I’m careful when I run because I have so many friends who have been hit by cars, but out of nowhere on my right I see a blue car. My brain, thank god, is known for going a million miles a minute:
Car. ****. He's running a red. Gotta minimize impact. JUMP!
My stride was perfect and if I would have been running my normal speed I never would have been able to do what I did. I’m still not sure how I did it. I just had this completely lucid moment where I realized that my left foot would plant by the front left corner of the car and if I swung my right leg in a scissor kick I might be able to jump on the hood of the car and minimize injury. Next thing I know, I’m on the hood of the car, we’ve travelled into the intersection and I hear the driver through his open window saying “oh my god, oh my god.” He’s smoking and I hate the cigarette smoke. A cop comes from out of nowhere and begins asking if I’m okay.
Am I okay? I feel fine. I can wiggle my fingers and toes (I’m so the child of a neurosurgeon) and my head didn’t hit anything. I’m actually just chilling, sitting on the hood of the car. My left ankle starts to sting and I realize I hit the ankle bone on the license plate holder or the bumper. My right hip hurts because that’s what I landed on. The driver is apologizing, the cop is asking everyone questions, traffic is starting to pile up because even though we’re in a quiet neighborhood, we’re in one of the bigger intersections. I feel like the next few minutes are chaos- they may or may not have been. Finally, as the cop stops asking me questions (he was annoyed that I wasn’t carrying ID which is ironic because Drake Well was sponsored by RoadID but the people who pulled the tags off my bib also ripped off my coupon!) and turns his attention to the driver, I notice that his car is parked half a block down and that he was the cop who drove by a few seconds before I was hit.

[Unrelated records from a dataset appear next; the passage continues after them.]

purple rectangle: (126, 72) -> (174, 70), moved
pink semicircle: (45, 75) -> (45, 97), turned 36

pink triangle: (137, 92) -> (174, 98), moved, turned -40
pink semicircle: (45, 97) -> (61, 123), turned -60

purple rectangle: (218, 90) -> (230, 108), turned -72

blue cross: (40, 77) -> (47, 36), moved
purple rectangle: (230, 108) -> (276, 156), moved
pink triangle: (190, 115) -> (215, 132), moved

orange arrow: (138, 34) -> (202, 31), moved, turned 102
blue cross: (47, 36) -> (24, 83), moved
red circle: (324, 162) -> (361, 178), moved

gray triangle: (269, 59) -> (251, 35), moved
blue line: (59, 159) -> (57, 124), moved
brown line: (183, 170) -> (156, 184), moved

I asked the cop how he saw the accident since he had already driven past when I was hit. He said that when I was running through Bloomfield at the site of the first accident I had run by that he overheard one of the members of the crowd point me out as the girl who ran a marathon in Alaska for injured Marines. I wasn’t going to correct him. I didn’t see anyone I knew in the crowd and don’t know anyone who would have been in Bloomfield at that time of day, so I wonder if it was someone who recognized me from the newspaper (recently I’ve been meeting a bunch of peopel who remember me). The police office said that as he drove by me he saw my Semper Fi Fund shirt, and wanted to see who was crazy enough to run a marathon in Alaska. As he was looking back in his mirror to try to see my face he saw me get hit. He told me that he couldn’t believe how I avoided the car- I must be a gymnast or ninja. I’ll take ninja. Anyone who knows me knows that I am wildly ungraceful so I have no idea how my ninja skills came out, but I’ll take it.
When I finally got home, I walked in and Andy ran to the door, like he always does, to greet me. I bent down to pet him, feeling kind of stiff but definitely not like I’d been hit by a ton of metal, and he began to play with my shoelaces like we always do when I get back from a run. For some reason, interacting with Andy made the whole experience hit me like a ton of bricks. If I were running slower, if the driver hadn’t slowed down, if it would have been an SUV and not a car- any number of variables could have lead to a much worse outcome and possibly to me not coming home to my favorite little guy. Really scary but it makes me wildly thankful. I just got off the phone with my little brother who says that I've met my quota of almost really bad injuries (broken hand, heart arrythmia, hit by a car) and hopefully I'm done for the year! I hope so, too!! I have so earned my vacation in two weeks- if I survive that long!